Re: Panama Papers: a case for reproducible research, data activism and frictionless data (powered by Pharo)
Posted by
Offray Vladimir Luna Cárdenas-2 on
May 21, 2016; 2:52am
URL: https://forum.world.st/Panama-Papers-a-case-for-reproducible-research-data-activism-and-frictionless-data-powered-by-Pharo-tp4896412p4896469.html
Thanks Gastón for your interest.
I used csv and imported to sqlite, because that's the way the ICIJ
released their info and let me query aggregated information in an
easy way. I bridge SQLite with Pharo using UDBC and then the
choropleth map was made on Roassal. Details are in the blog post
;-).
My first attempt was trying to load all nodes in (Entities in the
offshore leaks database) in Roassal and query/visualize directly
from it, but with over 150k nodes the environment started to lag and
doesn't was as responsive as I want for exploring the dataset.
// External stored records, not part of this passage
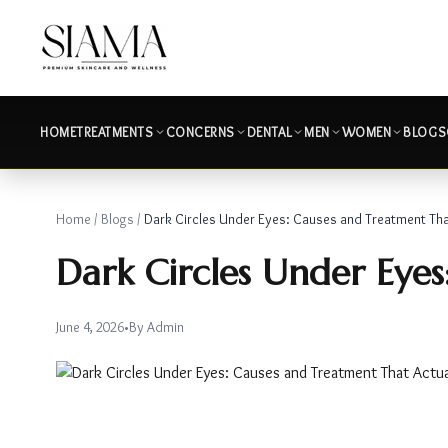
HOME
TREATMENTS
CONCERNS
DENTAL
MEN
WOMEN
BLOGS
Home
/
Blogs
/
Dark Circles Under Eyes: Causes and Treatment Th
Dark Circles Under Eye
June 4, 2026
•
By
Admin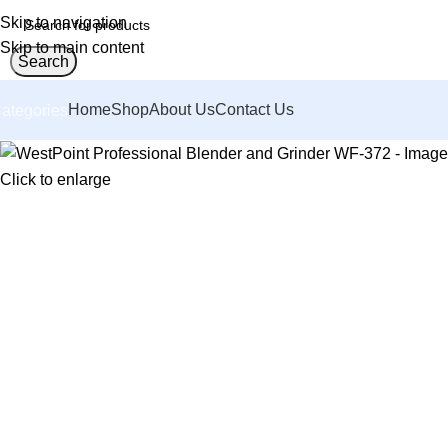
Skip to navigation
Skip to main content
Search
Home
Shop
About Us
Contact Us
ategories
Click to enlarge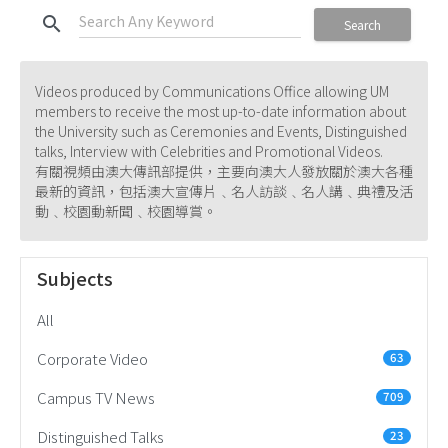
search
Search
Videos produced by Communications Office allowing UM
members to receive the most up-to-date information about
the University such as Ceremonies and Events, Distinguished
talks, Interview with Celebrities and Promotional Videos.
有關視頻由澳大傳訊部提供，主要向澳大人發放關於澳大各種
最新的資訊，包括澳大宣傳片﹑名人訪談﹑名人講﹑典禮及活
動﹑校園動新聞﹑校園導賞。
Subjects
All
Corporate Video
63
Campus TV News
709
Distinguished Talks
23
That's why I switched quickly to sqlite. I think that this keeps the
environment agile and covers a pretty good amount of the cases when
you work with tabular data and even some specific graphs could be
replicated from the exported CVS files containing the entities and
their relationships. My focus was more on accuracy of the
visualization, trying to put the rest of the territories in a
Roassal map. If you're interested I can put a quick script to run
the visualization/notebook in your Moose image.
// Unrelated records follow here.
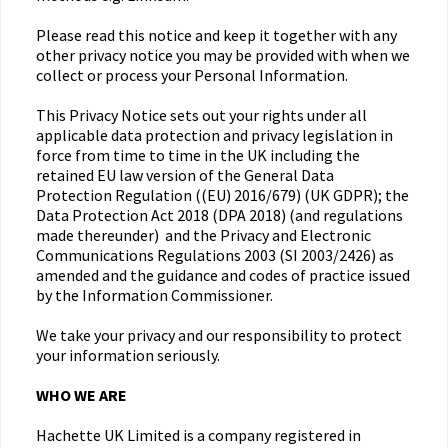
Please read this notice and keep it together with any
other privacy notice you may be provided with when we
collect or process your Personal Information.
This Privacy Notice sets out your rights under all
applicable data protection and privacy legislation in
force from time to time in the UK including the
retained EU law version of the General Data
Protection Regulation ((EU) 2016/679) (UK GDPR); the
Data Protection Act 2018 (DPA 2018) (and regulations
made thereunder) and the Privacy and Electronic
Communications Regulations 2003 (SI 2003/2426) as
amended and the guidance and codes of practice issued
by the Information Commissioner.
We take your privacy and our responsibility to protect
your information seriously.
WHO WE ARE
Hachette UK Limited is a company registered in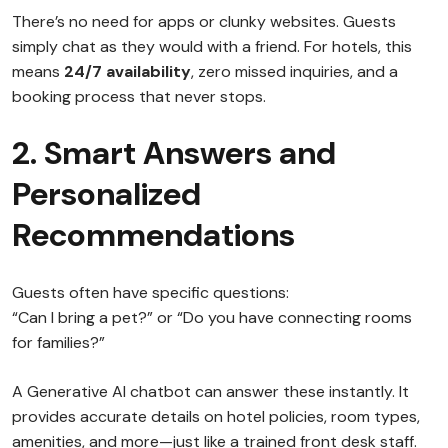
There’s no need for apps or clunky websites. Guests
simply chat as they would with a friend. For hotels, this
means
24/7 availability
, zero missed inquiries, and a
booking process that never stops.
2. Smart Answers and
Personalized
Recommendations
Guests often have specific questions:
“Can I bring a pet?” or “Do you have connecting rooms
for families?”
A Generative AI chatbot can answer these instantly. It
provides accurate details on hotel policies, room types,
amenities, and more—just like a trained front desk staff.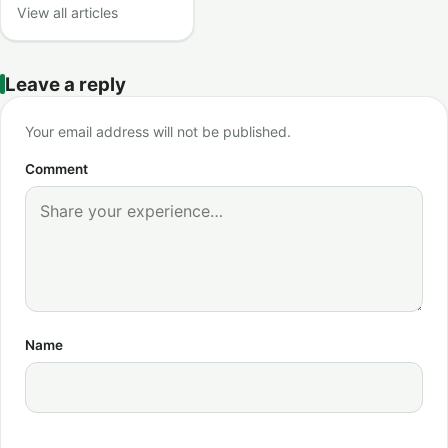
View all articles
Leave a reply
Your email address will not be published.
Comment
Name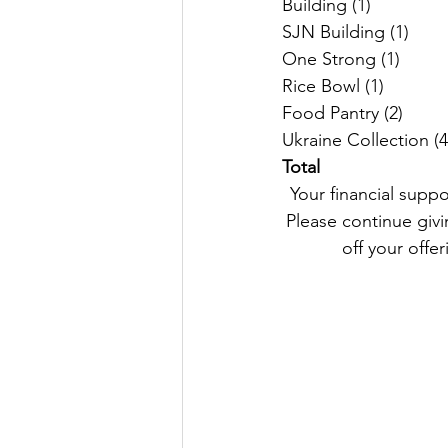
Total
 Your financial support remains an important part of our Parish life and helps us keep going. 
Please continue givin
off your offer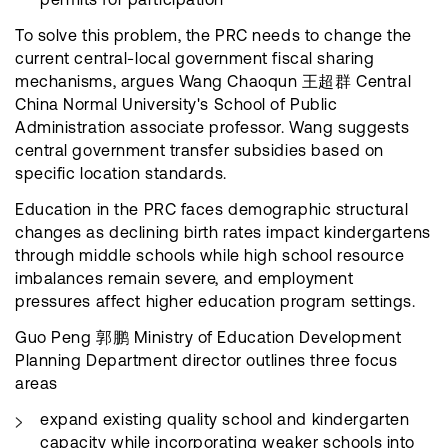
To solve this problem, the PRC needs to change the
current central-local government fiscal sharing
mechanisms, argues Wang Chaoqun 王超群 Central
China Normal University's School of Public
Administration associate professor. Wang suggests
central government transfer subsidies based on
specific location standards.
Education in the PRC faces demographic structural
changes as declining birth rates impact kindergartens
through middle schools while high school resource
imbalances remain severe, and employment
pressures affect higher education program settings.
Guo Peng 郭鹏 Ministry of Education Development
Planning Department director outlines three focus
areas
expand existing quality school and kindergarten
capacity while incorporating weaker schools into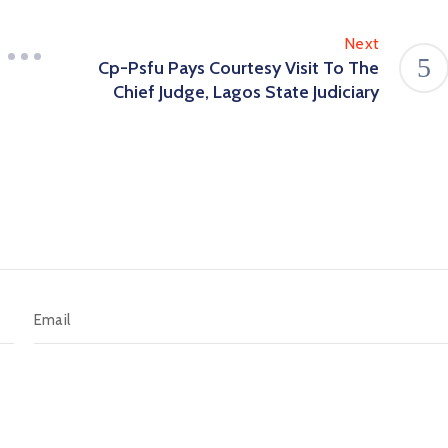
Next
Cp-Psfu Pays Courtesy Visit To The
Chief Judge, Lagos State Judiciary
I have not used Neo4J, but there will be a seminar on how it was
used in the Panama Papers next Tuesday:
http://info.neo4j.com/0526-register.html
Cheers,
Offray
On 20/05/16 16:42, Gastón Dall' Oglio
wrote:
Hi. Looks good :)
Just out of curiosity, what data format you used? csv,
sqlite?
A question, you can use Neo4reSt to store data and
Pharo/Roassal for display on a more or less friendly way? or
there is a lot impedance between graph models?